What does the Covenant mean to you?

By Mark Waters

Posted in Faith

The United Nations Declaration of the Rights of Indigenous Peoples (UNDRIP) - endorsed by Australia in 2009 - asserts that self-determination and decision-making over land use, education and cultural and spiritual practices are fundamental human rights for the world’s Indigenous peoples. In SA, Aboriginal leaders have reminded me that the church was part of a paternalistic system that were passively (and sometimes actively) complicit in taking children from their mothers, denying language and culture and making decisions for Aboriginal peoples.

Missions, often set up for the best of intent, did not always serve the interests of Aboriginal peoples. They perpetuated the dominance of the colonising culture without upholding the right of self-determinations.
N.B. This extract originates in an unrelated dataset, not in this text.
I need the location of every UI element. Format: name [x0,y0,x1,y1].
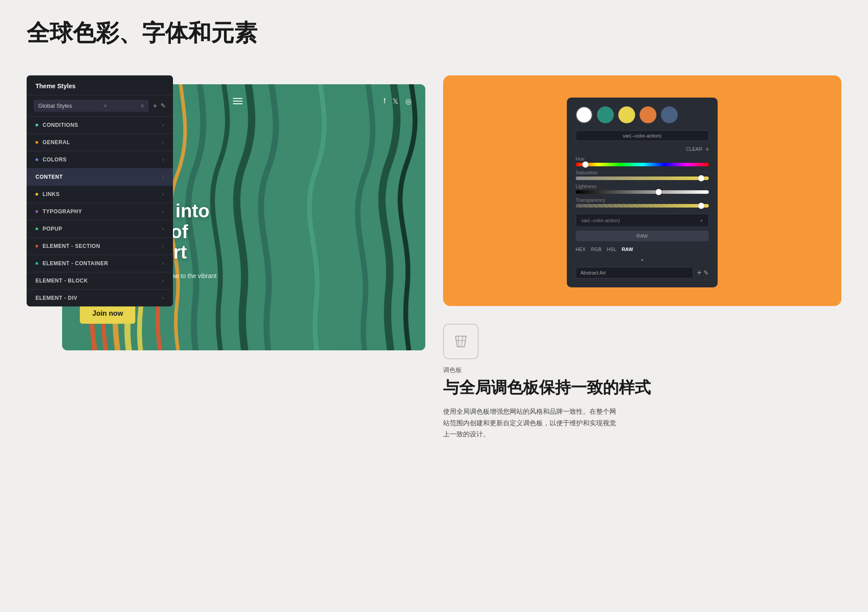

This Sunday, 26th May, 2024, is the 27th Sorry Day recognising the ‘Bringing Them Home’ report into Stolen Generations.

We then lead into National Reconciliation Week 2024 on Monday May 27th, 2024, with the theme ‘Now More Than Ever.’ Sorry always comes before reconciliation; you cannot have one without the other if we are to accept where we have come from in our combined histories. To me the Covenant is a mature, mutual statement, written and adopted before its time thirty years ago in 1994. It lays out how we as the Uniting Church in Australia commit to working with the Uniting Aboriginal and Islander Christian Congress to keep making amends; continue to set the record straight; and

respect the right of self-determination in all of our decision-making. I continue to be inspired by the words of the Covenant and commit to continue to forge relationships with First Nations Christians as we live out its direction.